Grace mencoba menghentikannya, tapi sudah terlambat.
Dia hanya bisa tersenyum pasrah dan kembali ke kamar.
Melihat penampilan Hailey yang sedih, Grace gak tau harus ngomong apa, jadi dia berbalik ke dapur dan membuatkannya obat flu. Setelah melihat dia tertidur, dia tetap di sampingnya dan menggambar dengan tenang.
Malam tiba dalam sekejap. Melihat demam Hailey turun, Grace bangkit dan meninggalkan rumahnya.
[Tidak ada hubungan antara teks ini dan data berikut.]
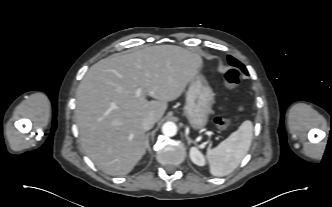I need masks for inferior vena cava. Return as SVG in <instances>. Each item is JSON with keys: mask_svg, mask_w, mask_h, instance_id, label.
<instances>
[{"mask_svg": "<svg viewBox=\"0 0 332 207\" xmlns=\"http://www.w3.org/2000/svg\"><path fill=\"white\" fill-rule=\"evenodd\" d=\"M155 122H156L155 117L152 115H148L143 118L142 127L145 131H148L154 126Z\"/></svg>", "mask_w": 332, "mask_h": 207, "instance_id": "1", "label": "inferior vena cava"}]
</instances>
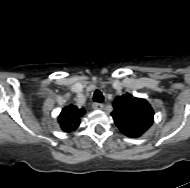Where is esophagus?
I'll return each mask as SVG.
<instances>
[{
    "label": "esophagus",
    "instance_id": "34e87169",
    "mask_svg": "<svg viewBox=\"0 0 190 188\" xmlns=\"http://www.w3.org/2000/svg\"><path fill=\"white\" fill-rule=\"evenodd\" d=\"M103 107H104V105L101 104V103H93L92 104V108L95 109V110H102Z\"/></svg>",
    "mask_w": 190,
    "mask_h": 188
}]
</instances>
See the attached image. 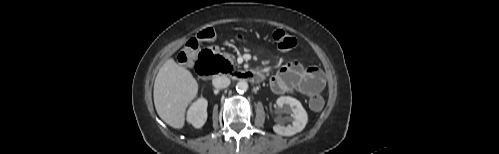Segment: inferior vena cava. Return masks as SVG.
I'll list each match as a JSON object with an SVG mask.
<instances>
[{
  "label": "inferior vena cava",
  "instance_id": "obj_1",
  "mask_svg": "<svg viewBox=\"0 0 499 154\" xmlns=\"http://www.w3.org/2000/svg\"><path fill=\"white\" fill-rule=\"evenodd\" d=\"M212 83L216 88L222 89V88L228 87L230 85L231 81L228 77L223 75V76H218V77L214 78L212 80Z\"/></svg>",
  "mask_w": 499,
  "mask_h": 154
}]
</instances>
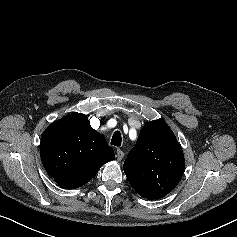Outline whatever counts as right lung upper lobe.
<instances>
[{
    "mask_svg": "<svg viewBox=\"0 0 237 237\" xmlns=\"http://www.w3.org/2000/svg\"><path fill=\"white\" fill-rule=\"evenodd\" d=\"M40 156L44 168L62 188L83 186L101 166L114 159L104 136L93 129L84 114L71 113L43 133Z\"/></svg>",
    "mask_w": 237,
    "mask_h": 237,
    "instance_id": "obj_1",
    "label": "right lung upper lobe"
}]
</instances>
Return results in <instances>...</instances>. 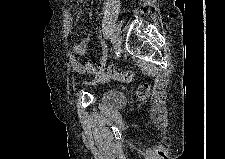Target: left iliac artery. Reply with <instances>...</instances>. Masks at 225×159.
Wrapping results in <instances>:
<instances>
[{
	"mask_svg": "<svg viewBox=\"0 0 225 159\" xmlns=\"http://www.w3.org/2000/svg\"><path fill=\"white\" fill-rule=\"evenodd\" d=\"M109 40H110V47L115 43V39H114V35L111 33L110 35H109Z\"/></svg>",
	"mask_w": 225,
	"mask_h": 159,
	"instance_id": "44dca946",
	"label": "left iliac artery"
}]
</instances>
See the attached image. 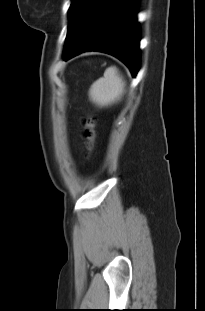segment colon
Returning <instances> with one entry per match:
<instances>
[{
  "label": "colon",
  "instance_id": "5ec220e1",
  "mask_svg": "<svg viewBox=\"0 0 205 311\" xmlns=\"http://www.w3.org/2000/svg\"><path fill=\"white\" fill-rule=\"evenodd\" d=\"M97 119L95 116L88 115L83 119V138L85 141V147L88 155L92 153L96 145L97 131H96Z\"/></svg>",
  "mask_w": 205,
  "mask_h": 311
}]
</instances>
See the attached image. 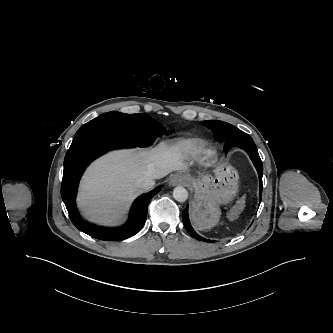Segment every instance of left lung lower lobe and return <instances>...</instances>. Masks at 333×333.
<instances>
[{
  "label": "left lung lower lobe",
  "instance_id": "0a47b994",
  "mask_svg": "<svg viewBox=\"0 0 333 333\" xmlns=\"http://www.w3.org/2000/svg\"><path fill=\"white\" fill-rule=\"evenodd\" d=\"M232 146H236V147H240L243 148L248 155L250 156L254 166L257 169L258 175H259V180H260V192H259V197H260V201H261V195H262V174H263V165H262V161L259 157L257 148L255 143L253 142L252 138L242 132L241 130L236 133L234 136H232L230 138V140L226 141L224 144V151L225 153H227L228 149ZM182 219H183V224L185 226V229L187 230V232L195 239L197 240H201V241H205V242H214L211 240H207L203 237H201L200 235H198L194 229L192 228L190 222H189V218H188V207H186L183 212H182Z\"/></svg>",
  "mask_w": 333,
  "mask_h": 333
}]
</instances>
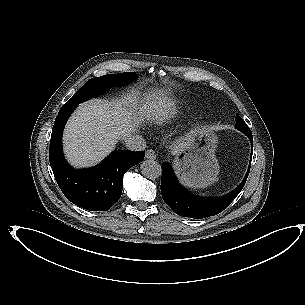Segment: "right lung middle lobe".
Masks as SVG:
<instances>
[{
  "label": "right lung middle lobe",
  "instance_id": "1",
  "mask_svg": "<svg viewBox=\"0 0 305 305\" xmlns=\"http://www.w3.org/2000/svg\"><path fill=\"white\" fill-rule=\"evenodd\" d=\"M136 78L134 73L108 74L101 77H96L87 81L82 88L67 102L66 105L77 106L92 97H96L108 88L118 85L127 84L129 81Z\"/></svg>",
  "mask_w": 305,
  "mask_h": 305
}]
</instances>
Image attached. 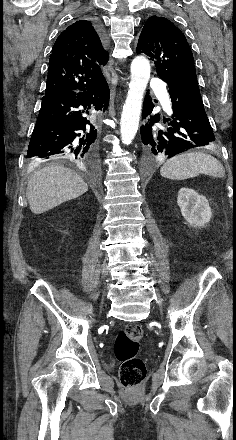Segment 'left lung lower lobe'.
I'll return each instance as SVG.
<instances>
[{
  "label": "left lung lower lobe",
  "mask_w": 236,
  "mask_h": 440,
  "mask_svg": "<svg viewBox=\"0 0 236 440\" xmlns=\"http://www.w3.org/2000/svg\"><path fill=\"white\" fill-rule=\"evenodd\" d=\"M169 94L173 114L163 120L166 125L156 128L154 123L159 122L160 115L155 114L140 129L146 154L151 157H173L190 148L213 143L215 136L205 113L197 79H182L172 83ZM153 108L154 104L147 93L143 118L151 114Z\"/></svg>",
  "instance_id": "obj_1"
}]
</instances>
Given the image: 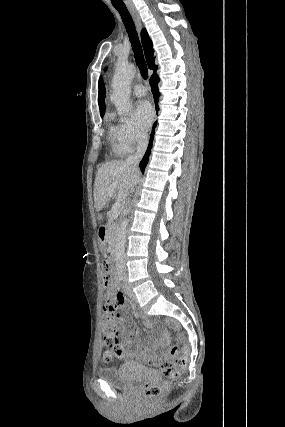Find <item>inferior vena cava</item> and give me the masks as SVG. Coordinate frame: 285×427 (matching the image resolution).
<instances>
[{"instance_id":"obj_1","label":"inferior vena cava","mask_w":285,"mask_h":427,"mask_svg":"<svg viewBox=\"0 0 285 427\" xmlns=\"http://www.w3.org/2000/svg\"><path fill=\"white\" fill-rule=\"evenodd\" d=\"M147 145L148 136L146 134H141L138 140L136 153L126 159V163L130 165L136 172H139L138 165L146 152Z\"/></svg>"}]
</instances>
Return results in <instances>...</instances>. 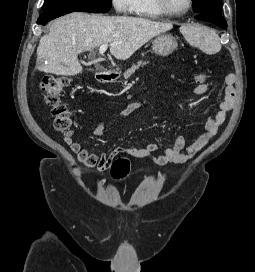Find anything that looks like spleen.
Here are the masks:
<instances>
[{"instance_id": "spleen-1", "label": "spleen", "mask_w": 255, "mask_h": 272, "mask_svg": "<svg viewBox=\"0 0 255 272\" xmlns=\"http://www.w3.org/2000/svg\"><path fill=\"white\" fill-rule=\"evenodd\" d=\"M185 40L207 54H215L221 50L220 38L216 31L200 24H186L180 27Z\"/></svg>"}]
</instances>
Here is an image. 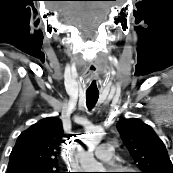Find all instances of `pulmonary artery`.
<instances>
[{
    "label": "pulmonary artery",
    "instance_id": "e3ab8cb5",
    "mask_svg": "<svg viewBox=\"0 0 173 173\" xmlns=\"http://www.w3.org/2000/svg\"><path fill=\"white\" fill-rule=\"evenodd\" d=\"M113 146L110 143L100 144L94 152L96 159L102 162H111L113 155Z\"/></svg>",
    "mask_w": 173,
    "mask_h": 173
}]
</instances>
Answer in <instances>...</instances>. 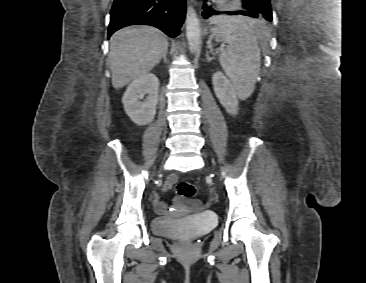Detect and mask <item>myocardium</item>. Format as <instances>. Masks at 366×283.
Masks as SVG:
<instances>
[{
  "instance_id": "1",
  "label": "myocardium",
  "mask_w": 366,
  "mask_h": 283,
  "mask_svg": "<svg viewBox=\"0 0 366 283\" xmlns=\"http://www.w3.org/2000/svg\"><path fill=\"white\" fill-rule=\"evenodd\" d=\"M226 6L237 8L240 4L238 0H223Z\"/></svg>"
}]
</instances>
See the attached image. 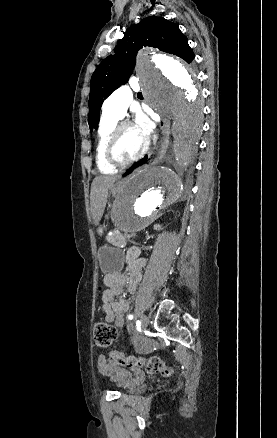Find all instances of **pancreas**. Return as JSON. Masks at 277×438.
<instances>
[{"label":"pancreas","mask_w":277,"mask_h":438,"mask_svg":"<svg viewBox=\"0 0 277 438\" xmlns=\"http://www.w3.org/2000/svg\"><path fill=\"white\" fill-rule=\"evenodd\" d=\"M123 230L110 231L105 238L107 244H112L114 248H121L123 244L128 243V236L123 235Z\"/></svg>","instance_id":"1"}]
</instances>
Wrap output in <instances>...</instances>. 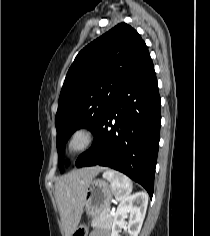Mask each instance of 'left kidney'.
Returning a JSON list of instances; mask_svg holds the SVG:
<instances>
[{"label": "left kidney", "mask_w": 210, "mask_h": 236, "mask_svg": "<svg viewBox=\"0 0 210 236\" xmlns=\"http://www.w3.org/2000/svg\"><path fill=\"white\" fill-rule=\"evenodd\" d=\"M148 195L138 192L123 200L114 214L111 236H119L120 229L126 228L129 236H138L147 210ZM129 215L128 223L125 218Z\"/></svg>", "instance_id": "obj_1"}]
</instances>
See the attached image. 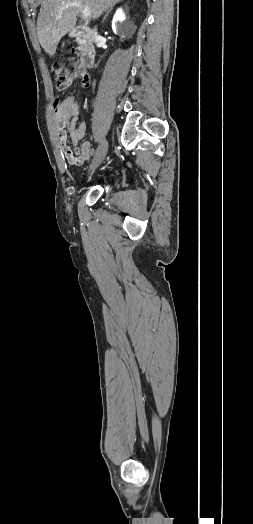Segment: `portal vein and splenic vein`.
Listing matches in <instances>:
<instances>
[{
	"instance_id": "1",
	"label": "portal vein and splenic vein",
	"mask_w": 253,
	"mask_h": 524,
	"mask_svg": "<svg viewBox=\"0 0 253 524\" xmlns=\"http://www.w3.org/2000/svg\"><path fill=\"white\" fill-rule=\"evenodd\" d=\"M69 7H76L78 9V11L81 12L82 17L84 19H88V18L91 17L90 8L88 6L80 3V2H72V3L64 4V5H62L61 10L67 9Z\"/></svg>"
}]
</instances>
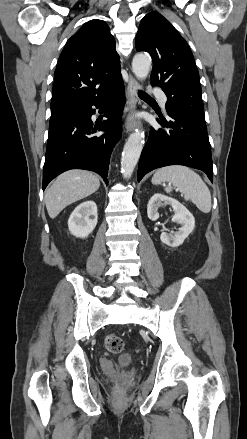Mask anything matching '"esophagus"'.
I'll list each match as a JSON object with an SVG mask.
<instances>
[{
  "mask_svg": "<svg viewBox=\"0 0 247 439\" xmlns=\"http://www.w3.org/2000/svg\"><path fill=\"white\" fill-rule=\"evenodd\" d=\"M139 88L140 85L138 81L130 74L129 81L127 84V96L129 100V109L131 112L134 111L136 109L137 104L140 103L138 97ZM139 125L140 122L138 120L134 119L131 116L127 117L125 127L128 132L133 131Z\"/></svg>",
  "mask_w": 247,
  "mask_h": 439,
  "instance_id": "esophagus-1",
  "label": "esophagus"
}]
</instances>
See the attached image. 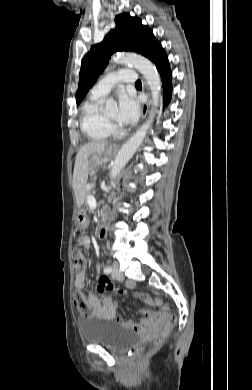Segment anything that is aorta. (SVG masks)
<instances>
[{"instance_id":"762f6f07","label":"aorta","mask_w":252,"mask_h":390,"mask_svg":"<svg viewBox=\"0 0 252 390\" xmlns=\"http://www.w3.org/2000/svg\"><path fill=\"white\" fill-rule=\"evenodd\" d=\"M113 61L117 63H124L132 65L136 68L145 78L152 96L153 108L149 113L148 119L145 123L137 130V132L122 146L119 150L112 169L110 171V180L111 182L117 177L122 168L126 163L131 159L137 148L142 144L144 138L146 137L147 130L150 128L153 119H154V108L159 102V94L161 90V80L160 76L156 70V67L145 57L133 53L117 55L112 58ZM115 102L112 100L106 101V106H114Z\"/></svg>"}]
</instances>
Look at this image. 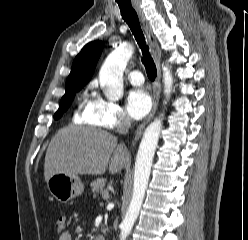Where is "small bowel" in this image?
<instances>
[{"label":"small bowel","instance_id":"c3829d8e","mask_svg":"<svg viewBox=\"0 0 248 240\" xmlns=\"http://www.w3.org/2000/svg\"><path fill=\"white\" fill-rule=\"evenodd\" d=\"M58 240H73L70 232L65 231L59 235Z\"/></svg>","mask_w":248,"mask_h":240}]
</instances>
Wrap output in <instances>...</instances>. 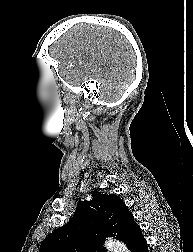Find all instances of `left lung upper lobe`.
<instances>
[{"label":"left lung upper lobe","mask_w":193,"mask_h":252,"mask_svg":"<svg viewBox=\"0 0 193 252\" xmlns=\"http://www.w3.org/2000/svg\"><path fill=\"white\" fill-rule=\"evenodd\" d=\"M81 201L70 221L50 234L39 252H103L102 239L116 237L128 244L138 226L125 203L115 194L95 191Z\"/></svg>","instance_id":"obj_1"}]
</instances>
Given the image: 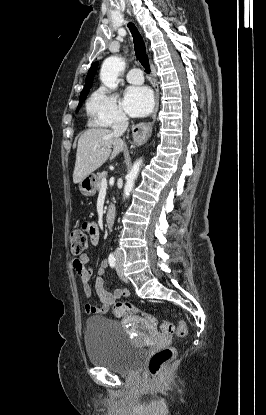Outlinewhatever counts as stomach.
<instances>
[{"label": "stomach", "mask_w": 266, "mask_h": 415, "mask_svg": "<svg viewBox=\"0 0 266 415\" xmlns=\"http://www.w3.org/2000/svg\"><path fill=\"white\" fill-rule=\"evenodd\" d=\"M96 179L94 174H90L82 179L79 183V189L82 195L90 197L96 193Z\"/></svg>", "instance_id": "1"}]
</instances>
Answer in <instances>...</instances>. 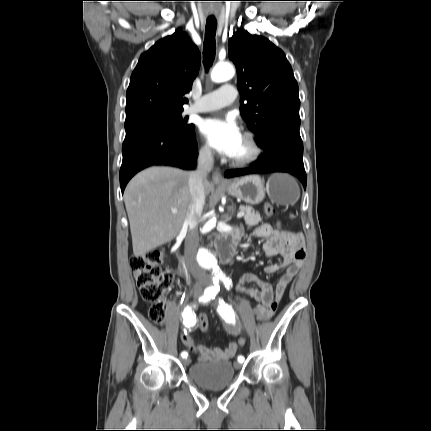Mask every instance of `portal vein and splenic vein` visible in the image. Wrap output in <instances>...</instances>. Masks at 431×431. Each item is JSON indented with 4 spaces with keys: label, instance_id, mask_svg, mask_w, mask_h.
<instances>
[{
    "label": "portal vein and splenic vein",
    "instance_id": "obj_1",
    "mask_svg": "<svg viewBox=\"0 0 431 431\" xmlns=\"http://www.w3.org/2000/svg\"><path fill=\"white\" fill-rule=\"evenodd\" d=\"M172 213H177V210L176 209H172ZM244 211H240L238 214H237V217L238 218H241L242 216H244Z\"/></svg>",
    "mask_w": 431,
    "mask_h": 431
}]
</instances>
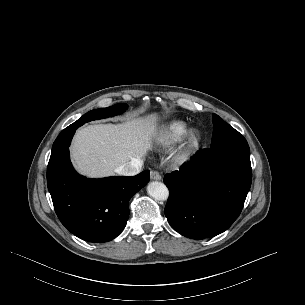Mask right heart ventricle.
<instances>
[{
    "label": "right heart ventricle",
    "instance_id": "1",
    "mask_svg": "<svg viewBox=\"0 0 305 305\" xmlns=\"http://www.w3.org/2000/svg\"><path fill=\"white\" fill-rule=\"evenodd\" d=\"M188 131V125L181 120H173L166 124L159 132V141L167 146L179 143Z\"/></svg>",
    "mask_w": 305,
    "mask_h": 305
}]
</instances>
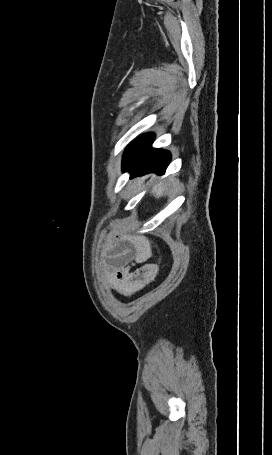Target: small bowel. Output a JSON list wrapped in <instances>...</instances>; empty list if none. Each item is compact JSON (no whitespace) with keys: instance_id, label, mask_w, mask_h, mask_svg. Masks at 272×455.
<instances>
[{"instance_id":"c3829d8e","label":"small bowel","mask_w":272,"mask_h":455,"mask_svg":"<svg viewBox=\"0 0 272 455\" xmlns=\"http://www.w3.org/2000/svg\"><path fill=\"white\" fill-rule=\"evenodd\" d=\"M150 256V244L141 236L127 235L112 242L105 257L108 284L126 296L143 289L158 274V267L147 262Z\"/></svg>"}]
</instances>
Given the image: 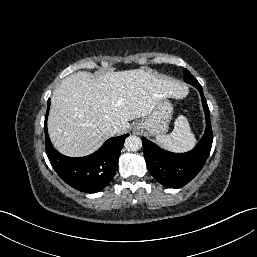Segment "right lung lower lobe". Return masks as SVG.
Here are the masks:
<instances>
[{
  "label": "right lung lower lobe",
  "mask_w": 257,
  "mask_h": 257,
  "mask_svg": "<svg viewBox=\"0 0 257 257\" xmlns=\"http://www.w3.org/2000/svg\"><path fill=\"white\" fill-rule=\"evenodd\" d=\"M50 108L45 116L46 153L48 159L59 175L68 185L76 190L94 193L104 189L114 177L120 151L124 140L129 134L108 139L96 152L89 156L71 158L59 153L51 144L47 131V118Z\"/></svg>",
  "instance_id": "98d812e1"
}]
</instances>
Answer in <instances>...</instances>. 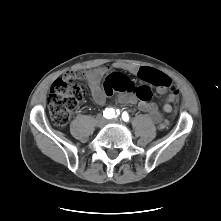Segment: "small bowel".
<instances>
[{
  "label": "small bowel",
  "mask_w": 221,
  "mask_h": 221,
  "mask_svg": "<svg viewBox=\"0 0 221 221\" xmlns=\"http://www.w3.org/2000/svg\"><path fill=\"white\" fill-rule=\"evenodd\" d=\"M115 68L123 71L130 72L132 74L139 72L137 66L133 64H126L122 62H117L113 65ZM109 68L107 67H96L86 71L82 77L88 84V87L91 92V96L95 103L102 105L105 103L109 94L106 92L105 87H101V81L104 76L108 73ZM160 72V71H159ZM71 76L79 77L80 75L77 73H71ZM108 85L114 89L119 91L118 93V101L122 104L134 105L138 104V107L143 112L147 113L152 122L159 125L160 128H164L167 125V120H163L161 113L158 110L157 105L152 101H144L140 100L132 91L129 89L120 90L119 88L131 84L130 79L120 73L115 72L108 76L107 79ZM159 95H165L167 93V88L165 87H157L156 89ZM177 99L173 93L167 94L163 104V111L166 114H170L173 110L172 104Z\"/></svg>",
  "instance_id": "small-bowel-1"
}]
</instances>
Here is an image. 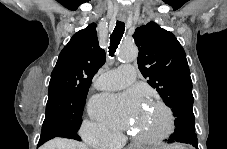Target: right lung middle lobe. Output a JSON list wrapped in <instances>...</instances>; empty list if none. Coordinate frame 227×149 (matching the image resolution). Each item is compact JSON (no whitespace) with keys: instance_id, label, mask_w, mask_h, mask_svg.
<instances>
[{"instance_id":"right-lung-middle-lobe-1","label":"right lung middle lobe","mask_w":227,"mask_h":149,"mask_svg":"<svg viewBox=\"0 0 227 149\" xmlns=\"http://www.w3.org/2000/svg\"><path fill=\"white\" fill-rule=\"evenodd\" d=\"M87 92V90L50 92L41 134L76 133L81 125Z\"/></svg>"}]
</instances>
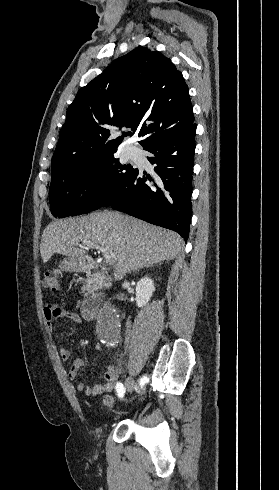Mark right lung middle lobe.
Wrapping results in <instances>:
<instances>
[{
  "mask_svg": "<svg viewBox=\"0 0 279 490\" xmlns=\"http://www.w3.org/2000/svg\"><path fill=\"white\" fill-rule=\"evenodd\" d=\"M115 152L111 150L51 180L49 200L54 217L86 214L103 207L138 172L130 164H121Z\"/></svg>",
  "mask_w": 279,
  "mask_h": 490,
  "instance_id": "obj_1",
  "label": "right lung middle lobe"
}]
</instances>
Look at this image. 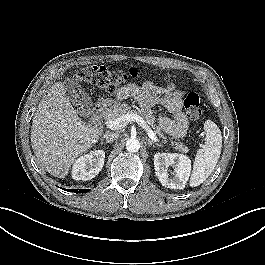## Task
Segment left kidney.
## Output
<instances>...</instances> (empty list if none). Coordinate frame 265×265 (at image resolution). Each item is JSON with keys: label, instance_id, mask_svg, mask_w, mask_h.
Instances as JSON below:
<instances>
[{"label": "left kidney", "instance_id": "5707ae66", "mask_svg": "<svg viewBox=\"0 0 265 265\" xmlns=\"http://www.w3.org/2000/svg\"><path fill=\"white\" fill-rule=\"evenodd\" d=\"M169 166L174 167V177L167 173ZM154 169L160 183L171 189H183L191 172V160L178 153H156L154 155Z\"/></svg>", "mask_w": 265, "mask_h": 265}]
</instances>
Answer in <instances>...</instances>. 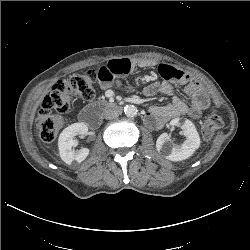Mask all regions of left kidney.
<instances>
[{"mask_svg":"<svg viewBox=\"0 0 250 250\" xmlns=\"http://www.w3.org/2000/svg\"><path fill=\"white\" fill-rule=\"evenodd\" d=\"M169 124L171 127H180L185 140L181 145H175L168 134L163 133L156 141L158 153L170 161H182L189 158L200 146V136L195 125L188 119L181 120L180 118L172 119Z\"/></svg>","mask_w":250,"mask_h":250,"instance_id":"5707ae66","label":"left kidney"}]
</instances>
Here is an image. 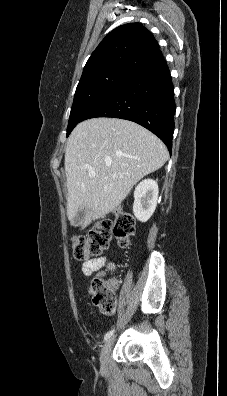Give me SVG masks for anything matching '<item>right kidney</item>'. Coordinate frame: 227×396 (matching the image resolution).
Instances as JSON below:
<instances>
[{
    "label": "right kidney",
    "instance_id": "ca27d5eb",
    "mask_svg": "<svg viewBox=\"0 0 227 396\" xmlns=\"http://www.w3.org/2000/svg\"><path fill=\"white\" fill-rule=\"evenodd\" d=\"M158 184L152 179L140 182L134 191L133 213L135 217L146 222L153 214L158 200Z\"/></svg>",
    "mask_w": 227,
    "mask_h": 396
}]
</instances>
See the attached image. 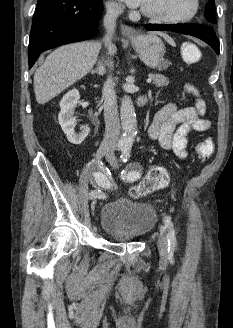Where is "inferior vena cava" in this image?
<instances>
[{"label":"inferior vena cava","instance_id":"602c4592","mask_svg":"<svg viewBox=\"0 0 233 328\" xmlns=\"http://www.w3.org/2000/svg\"><path fill=\"white\" fill-rule=\"evenodd\" d=\"M106 15L104 17V26L106 35L103 39L105 45L108 47L109 53H112V37L116 26V19L122 13L123 8L121 5L115 3H108L106 5ZM107 65L112 67V63L108 62ZM115 83L111 77H108L103 86L104 96V118H105V134L100 149L105 153L113 154L117 146L120 134V121L117 110V96L114 91Z\"/></svg>","mask_w":233,"mask_h":328}]
</instances>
Dia baru mau naik taksi pulang ketika ponselnya di tasnya tiba-tiba bergetar. Dia membukanya dan Nevaeh mengiriminya WeChat yang mengatakan bahwa dia telah melihat Carl di Kota Imperial. Dia berada di kamar pribadi dengan seorang wanita dan punya hubungan yang sangat dekat.
Lalu, Nevaeh mengirim foto candid lainnya. Orang-orang di foto itu adalah Carl dan Alice. Mereka sedang duduk di ruang VIP. Alice gak tau apa yang dia bicarakan dengan Carl dan hampir nempel ke Carl.
Grace mengerutkan alisnya, buru-buru naik taksi, datang ke kota imperial.
Sesuai foto Nevaeh, dia segera menemukan kamar pribadi itu.
Dia berdiri di depan pintu kamar pribadi, menarik napas dalam-dalam, dan baru mau mendorong pintu dan masuk, tapi dari celah pintu dia melihat Alice menangis dan melompat ke pelukan Carl. Dia berkata dengan memelas, 'Carl, mau nemenin aku gak? Akhir-akhir ini, aku selalu mimpiin Luo Luo. Dia kasihan banget. Dia terus nangis di mimpiku, bilang dia kepanasan banget. Biarin aku nyelamatin dia... Dia baru tiga tahun, dan dia meninggal dalam kebakaran kayak gini... Aku kangen banget sama dia... '
Mata hitam Carl yang merembes menunduk dan mencoba menyingkirkan tangannya, menggantung di udara.